Unmittelbare Folge des Abs. 4 Satz 1 ist jedenfalls, dass die Zentrale der Bundesagentur für Arbeit und die Regionaldirektionen in ihrer Organisationshoheit insoweit eingeschränkt sind, als in diesen Dienststellen die Übertragung zusätzlicher Aufgaben nicht gestattet ist. Der Gesetzgeber ist davon ausgegangen, dass die Beauftragten in diesen Dienststellen in jedem Fall in vollem Umfang ausgelastet sind.
Rz. 19
Anhaltspunkte für den Aufgabenumfang können nicht die arbeitsmarktrelevanten Daten und die internen Prozesse in der Bundesagentur für Arbeit im Zusammenhang mit Führung und Steuerung sein, diese sind überall vergleichbar. Jedoch werden sich Unterschiede bei der internen und externen Information und Beratung ergeben, denn dabei spielt die Größe der Dienststelle in zweierlei Weise eine wesentliche Rolle: zum einen der Umfang der internen Mitarbeiterschaft, zum anderen die Anzahl der externen Partner, insbesondere Arbeitgeber und arbeitsmarktpolitische Akteure.
Rz. 20
Abs. 4 Satz 2 weist dem Verwaltungsausschuss die Entscheidung in Konfliktfällen zu. Ein Konfliktfall liegt vor, wenn der Geschäftsführer bzw. die Geschäftsführung der Agentur für Arbeit der Beauftragten für Chancengleichheit am Arbeitsmarkt weitere Aufgaben zuweist, diese aber darauf verweist, dass ihr als kausale Folge der Zuweisung die Wahrnehmung ihrer Beauftragtenaufgaben nicht mehr vollständig oder in angemessener Qualität nach den Weisungen der vorgesetzten Dienststellen möglich ist. Im Verwaltungsausschuss sitzen die am örtlichen Arbeitsmarktgeschehen unmittelbar beteiligten Personen.

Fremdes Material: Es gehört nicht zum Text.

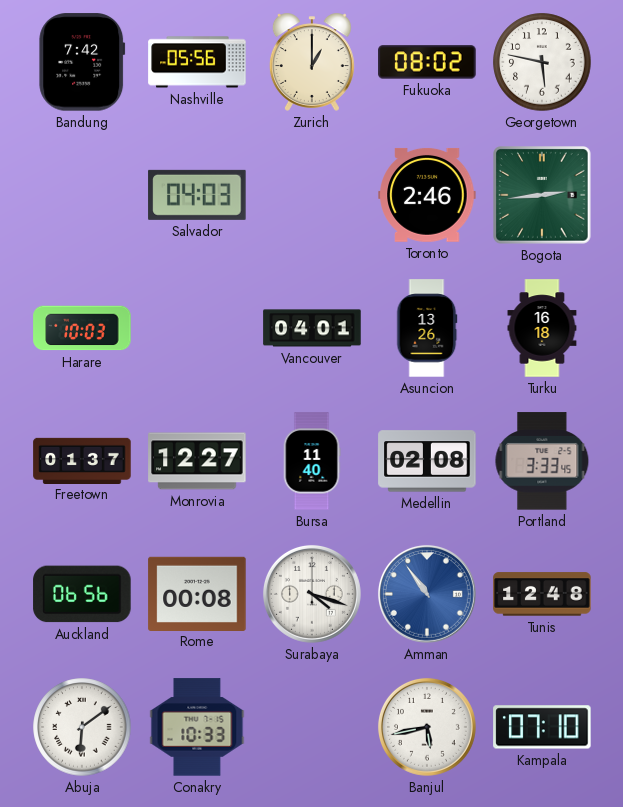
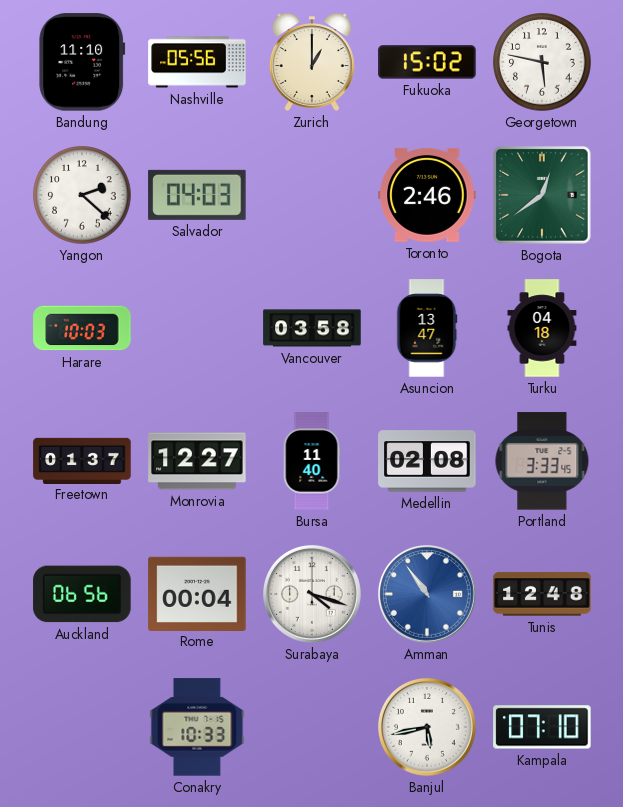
Bandung: 7:42 -> 11:10
Fukuoka: 08:02 -> 15:02
Yangon: none -> 2:22
Bogota: 2:44 -> 12:39
Vancouver: 04:01 -> 03:58
Asuncion: 13:26 -> 13:47
Turku: 16:18 -> 04:18
Rome: 00:08 -> 00:04
Abuja: 6:09 -> none
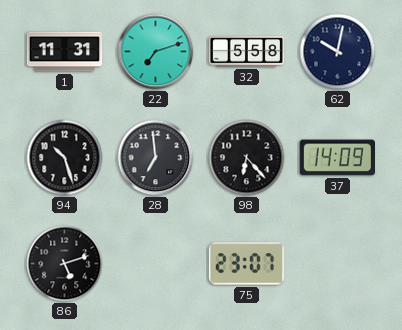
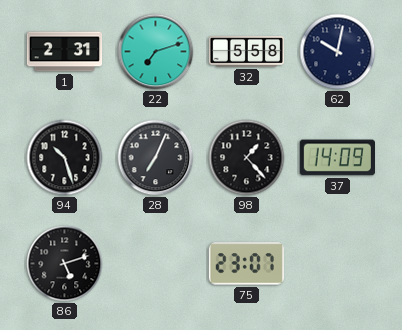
1: 11:31 -> 2:31
28: 6:59 -> 7:04
98: 6:23 -> 1:23
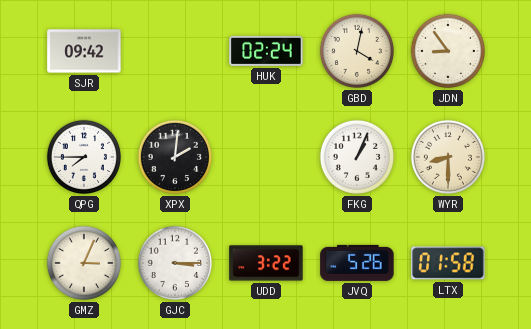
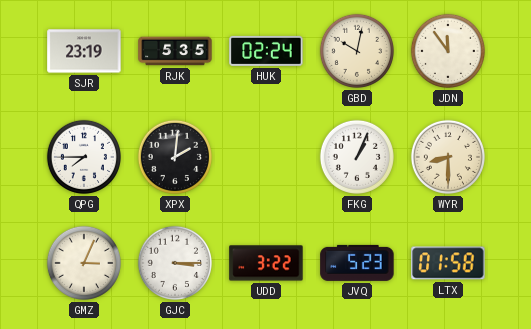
SJR: 09:42 -> 23:19
RJK: none -> 5:35
GBD: 4:02 -> 10:02
JDN: 8:54 -> 11:54
JVQ: 5:26 -> 5:23
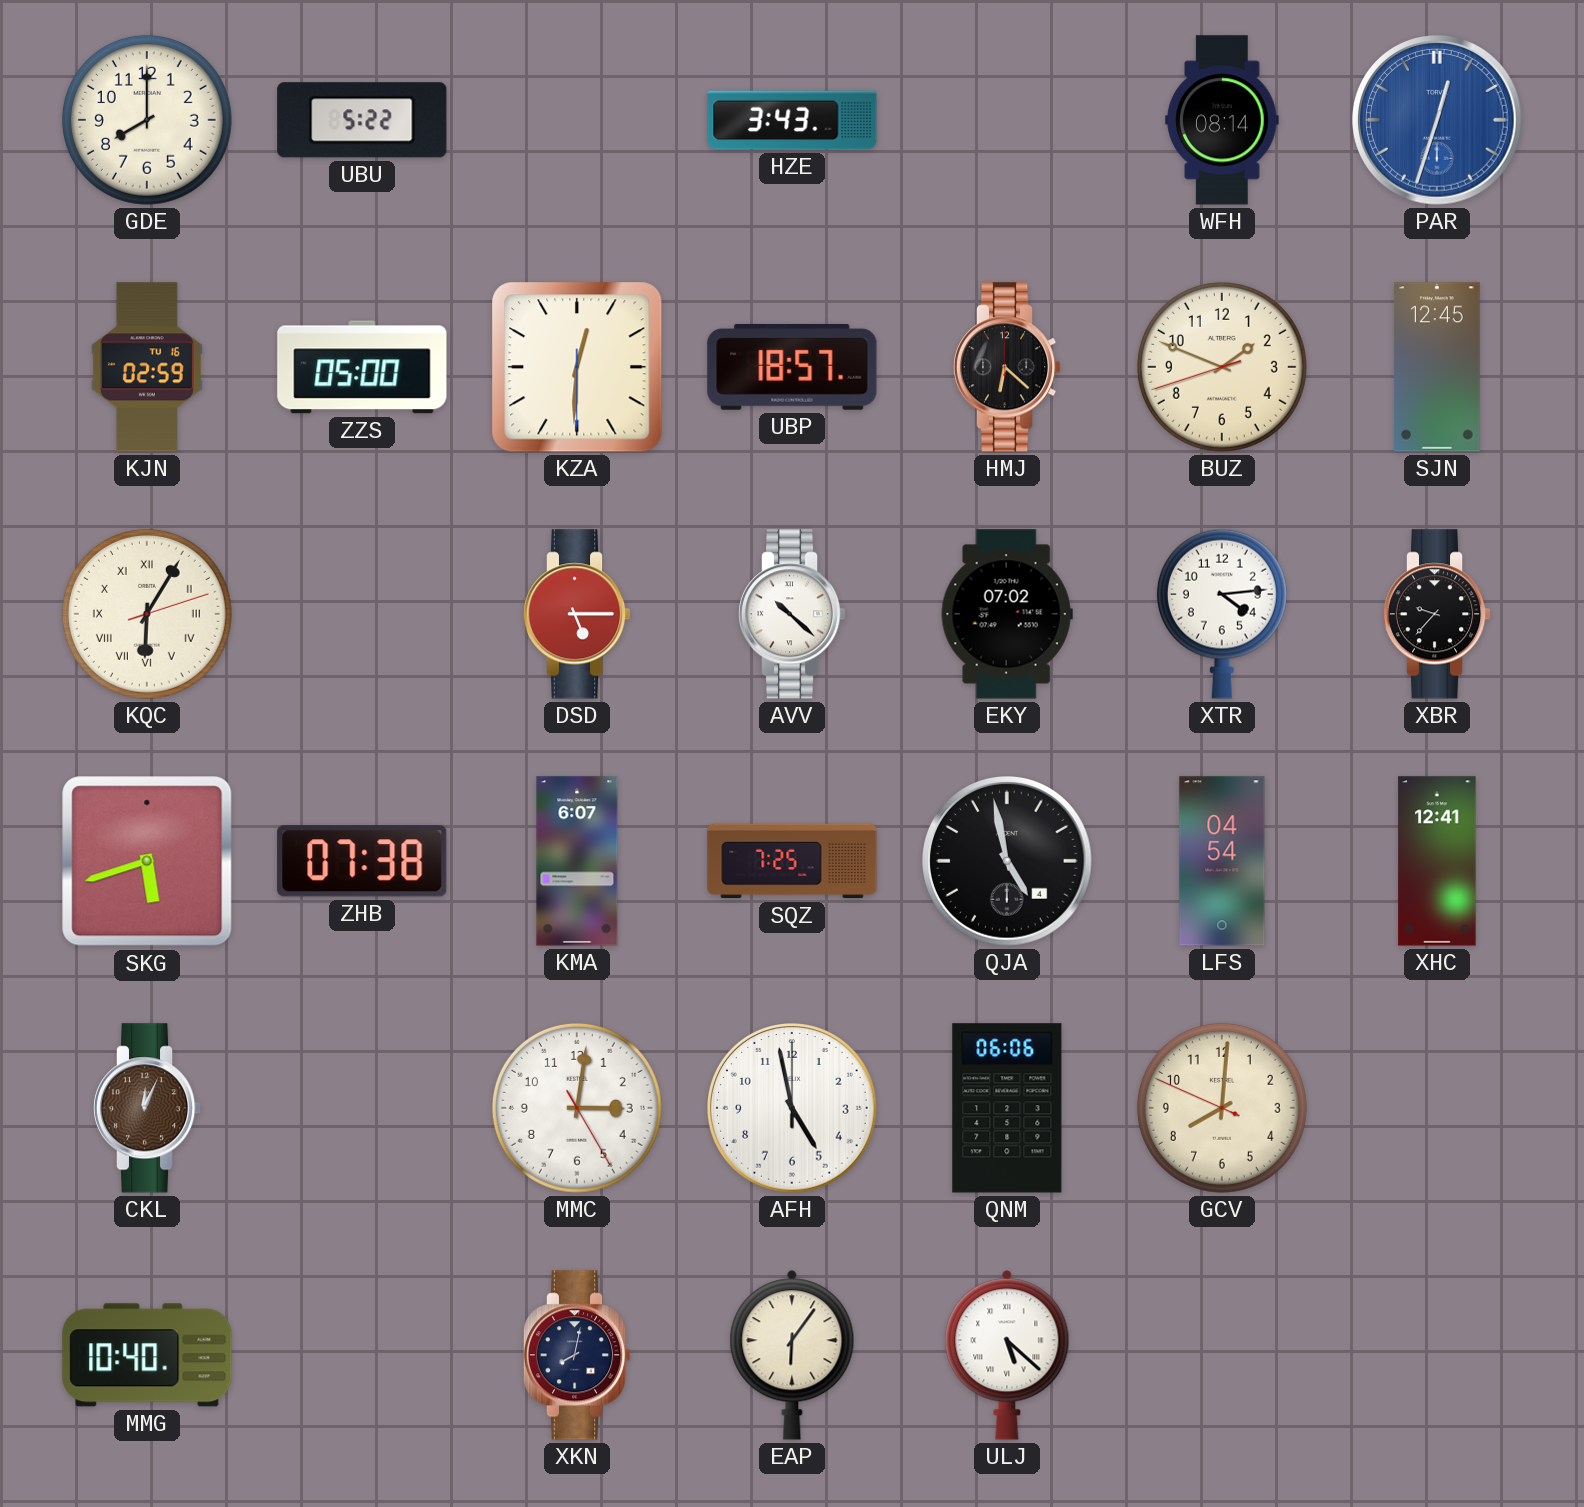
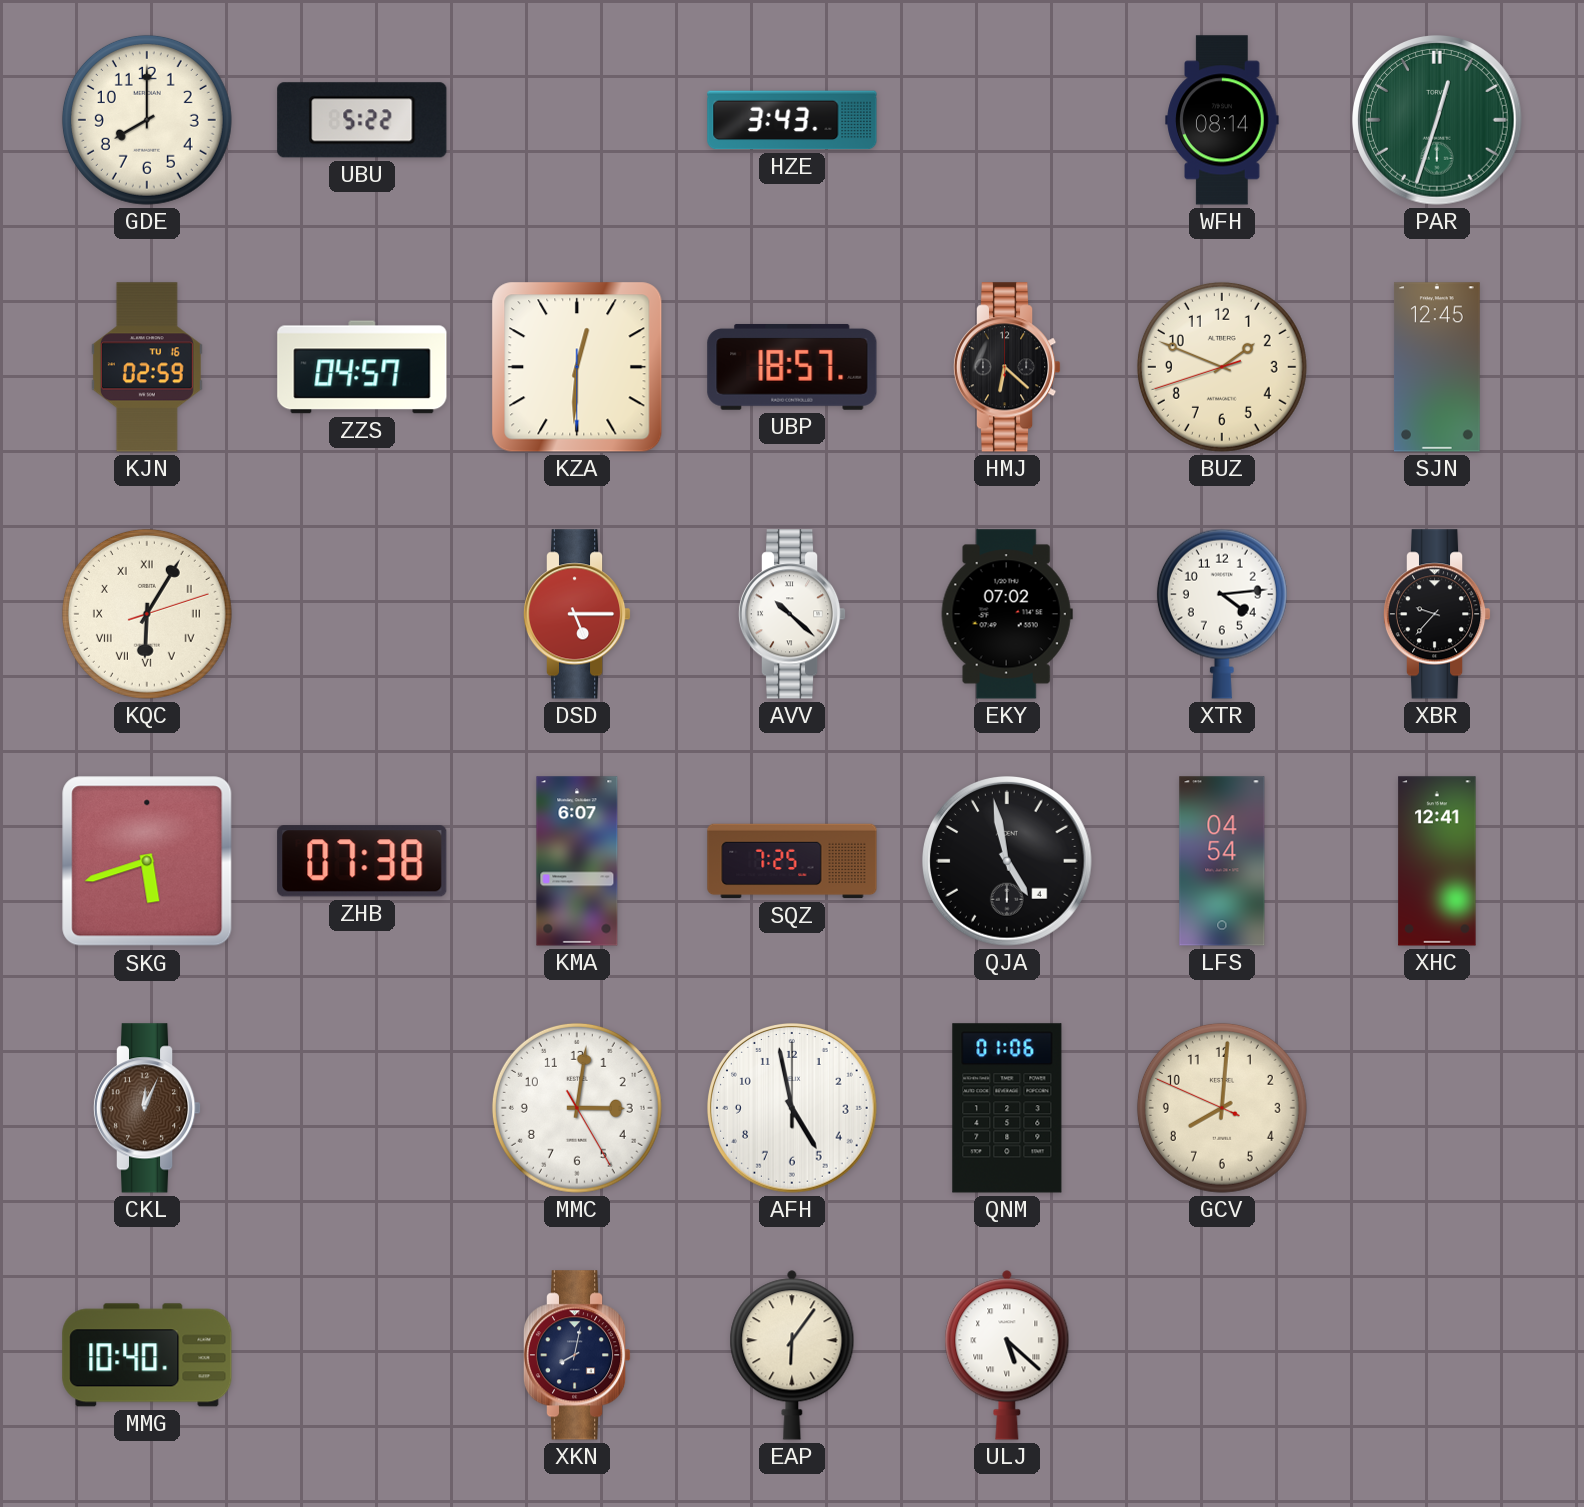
PAR dial: blue -> green
ZZS: 05:00 -> 04:57
QNM: 06:06 -> 01:06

Ihnen kann eine objektive Einschätzung durchaus zugetraut werden. Daher ist die Regelung als durchdacht und klug zu bewerten.
Rz. 21
Ob eine Aufgabenzuweisung auch als Beauftragte für Chancengleichheit am Arbeitsmarkt nach § 18e SGB II in Betracht kommt, ist nach den Gegebenheiten vor Ort zu beurteilen. Die Aufgaben im Rahmen der Grundsicherung für Arbeitsuchende erscheinen dafür grundsätzlich zu umfassend. Doch gibt es auch zahlreiche Überschneidungen im Aufgabenkatalog und Synergiemöglichkeiten bei gemeinsamer Aufgabenwahrnehmung. Allerdings muss dafür die Trägerversammlung der gemeinsamen Einrichtung nach § 44b damit einverstanden sein, dass gleichzeitig auch die Aufgabe nach § 385 ausgeübt wird. Es dürfte dagegen kein größeres Problem darstellen, die Beauftragte nach dem SGB III in entsprechend ergänzendem Umfang auch der gemeinsamen Einrichtung zuzuweisen. § 44b Abs. 4 lässt grundsätzlich zu, dass Aufgaben nach dem SGB II von einem Träger wahrgenommen werden (nicht aber umgekehrt die gemeinsame Einrichtung Aufgaben, die nicht dem SGB II zuzurechnen sind). Kritisch ist zu sehen, dass die Beauftragte zugleich Dienerin zweier Herren wäre. Deshalb ist eine solche Lösung trotz großer Übereinstimmung in den Tätigkeitsfeldern der Beauftragten im Ergebnis abzulehnen.